I caught a moderate whooping on BBRY on Friday, but am reloading and buying more on Monday.
CEO John Chen's emotional detachment from the company is allowing him to make smart decisions.
Despite what the revenue looked like, there was tangible progress made by BBRY over the last quarter.
The company's fundamentals remain rock solid, it's stock remains cheap, and the company's fully executed rebirth could see shares up to $15, in my opinion.
The fact is that I took a bit of a whooping on BlackBerry's (NASDAQ:BBRY) earnings - not real bad, but one that was enough to prompt one of my patented "end the week and have a beer early" style Fridays, as denoted in my StockTalks last week.
It was very interesting, because I saw the earnings as delivering a bunch of good news. Sure, no one was happy about the revenue miss, but when put in the context of what the company is trying to do right now, it wasn't a big deal. Especially when CEO John Chen is showing that he seriously knows how to rope in costs.
I spent the better part of Friday morning traveling, so I finally got around to listening to the call and checking out Chen's interview that was on CNBC following the call. I was impressed by both.
I think the single most important quote on the entire call, now that I've had a chance to read it, is the following:
Our marketing team wanted to name it Q20, I wanted to name it the Classic. We did a survey of one - me - and I won!
-John Chen, BlackBerry CEO
Why is this important? So much of my thesis on the new, Chen-led BlackBerry was that Chen was a man who was not emotionally invested in the BlackBerry name or how things were done in the past. Not having those ties emotionally to the company allows you to act with a ton of common sense. In the Heins' day, there's no doubt this phone would have been named the Q20, the Z40, the R50 or the B10 - you get the idea.
Chen pulled down the common sense goggles, saw that this hadn't worked in the past, said "screw the marketing team, they've got us to where we are now," and made an executive decision. Then, he got cheeky about it on the conference call. Good for him.
Jim Cramer was even on CNBC in the morning of the call reaffirming that $2.7 billion in cash is way more money than the company needs to turn itself around. Chen has almost managed to turn off the money sieve, and is forecasting cash flow positive operations in just a year from now.
It's important to remember that BlackBerry isn't just "BlackBerry the phone company" anymore. This is a company focused on downsizing, leveraging certain phones in certain parts of the world, but also monetizing BBM, QNX, their server software, and the BlackBerry enterprise suite in general. BlackBerry is not going to come out of this rebirth as the same company. The market, eventually, will realize that.
Chen's plan to launch the phone in emerging markets seems to be gaining some traction, as well. The Indonesians? Well, they loved it.
Further, BlackBerry has new plans to monetize one of their biggest assets in BlackBerry messenger:
BlackBerry is about to launch an update to its popular BlackBerry Messenger chat service that it hopes will rake in some extra coin.
The Waterloo, Ont.-based technology firm is looking to generate revenue with its BBM app through sponsorships with brand names and by launching a new BBM Shop that deals in virtual goods.
The plan delivers on a promise last year when it said BBM, which has grown to more than 85 million since the chat service became available to iPhones and Android devices, would become a money-making business,
The company has no intentions to start charging most users for the app, opting instead for various other hooks to drive
"At no point should monetization come at the expense of the user," said David Proulx, senior director of BBM Business Development at a meeting with reporters Tuesday. Revenues, from selling enhanced emoticons known as "stickers" to the eventual launch of a secure payment platform.
Stickers here in the U.S. and Canada aren't a big deal.
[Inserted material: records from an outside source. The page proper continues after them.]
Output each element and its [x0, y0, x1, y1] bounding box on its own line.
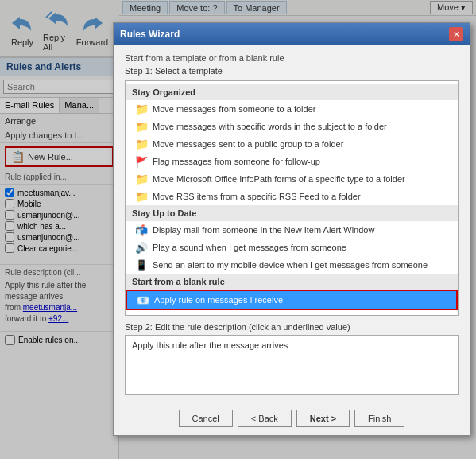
rules-wizard-dialog: Rules Wizard ✕ Start from a template or … [113, 22, 470, 436]
dialog-body: Start from a template or from a blank ru… [114, 45, 470, 435]
template-item-8[interactable]: 📱 Send an alert to my mobile device when… [126, 256, 458, 274]
template-item-7[interactable]: 🔊 Play a sound when I get messages from … [126, 239, 458, 256]
template-item-4[interactable]: 📁 Move Microsoft Office InfoPath forms o… [126, 170, 458, 188]
next-button[interactable]: Next > [296, 410, 350, 427]
folder-icon-0: 📁 [135, 103, 148, 115]
folder-icon-1: 📁 [135, 120, 148, 133]
blank-rule-icon-send: 📧 [135, 313, 148, 316]
step2-label: Step 2: Edit the rule description (click… [125, 322, 459, 332]
dialog-step1-label: Step 1: Select a template [125, 66, 459, 76]
template-item-2[interactable]: 📁 Move messages sent to a public group t… [126, 135, 458, 153]
folder-icon-5: 📁 [135, 190, 148, 203]
cancel-button[interactable]: Cancel [179, 410, 233, 427]
blank-rule-icon-receive: 📧 [137, 294, 149, 306]
mail-icon-6: 📬 [135, 224, 148, 236]
section-header-uptodate: Stay Up to Date [126, 205, 458, 221]
template-item-0[interactable]: 📁 Move messages from someone to a folder [126, 100, 458, 118]
section-header-organized: Stay Organized [126, 84, 458, 100]
flag-icon: 🚩 [135, 155, 148, 168]
sound-icon-7: 🔊 [135, 241, 148, 254]
template-item-send[interactable]: 📧 Apply rule on messages I send [126, 310, 458, 316]
dialog-title: Rules Wizard [120, 29, 180, 40]
section-header-blank: Start from a blank rule [126, 274, 458, 290]
template-item-6[interactable]: 📬 Display mail from someone in the New I… [126, 221, 458, 239]
mobile-icon-8: 📱 [135, 259, 148, 271]
template-list: Stay Organized 📁 Move messages from some… [125, 80, 459, 316]
template-item-1[interactable]: 📁 Move messages with specific words in t… [126, 118, 458, 135]
folder-icon-4: 📁 [135, 173, 148, 185]
dialog-titlebar: Rules Wizard ✕ [114, 23, 470, 45]
finish-button[interactable]: Finish [354, 410, 404, 427]
template-item-3[interactable]: 🚩 Flag messages from someone for follow-… [126, 153, 458, 170]
step2-content: Apply this rule after the message arrive… [125, 335, 459, 395]
folder-icon-2: 📁 [135, 138, 148, 150]
template-item-receive[interactable]: 📧 Apply rule on messages I receive [126, 290, 458, 310]
back-button[interactable]: < Back [238, 410, 292, 427]
template-item-5[interactable]: 📁 Move RSS items from a specific RSS Fee… [126, 188, 458, 205]
dialog-buttons: Cancel < Back Next > Finish [125, 403, 459, 427]
dialog-close-button[interactable]: ✕ [449, 27, 463, 41]
dialog-subtitle: Start from a template or from a blank ru… [125, 53, 459, 63]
Stickers in the Asian countries are a totally different story. This is similar to the way those Indonesians feel about BlackBerry phones versus how the American public feels about the company and its phones. BBRY stock would be at $50 in Indonesia.
At this valuation, BlackBerry is down to a market cap of 4.3 billion dollars. The company has nearly $0.50 in the bank for every dollar it sports in market cap. Its price-to-book value is now even close to 1.0 than it was in days past.
It appears the market has a 3 month forward looking period on BlackBerry and that the market is quite impatient with the company. While I realize that the company has had a string of nasty quarters, "it's only after we've lost everything that we're free to do anything."
I took a hit on Friday, not selling when I could have. But, I re-evaluated it the better part of the weekend and addressed my two options: sell out and take the loss, or buy it on the way down. With the fundamentals in great shape and Chen making tangible progress, I'm a BlackBerry buyer on Monday, no questions asked.
Disclosure: I am long BBRY. I wrote this article myself, and it expresses my own opinions. I am not receiving compensation for it (other than from Seeking Alpha). I have no business relationship with any company whose stock is mentioned in this article.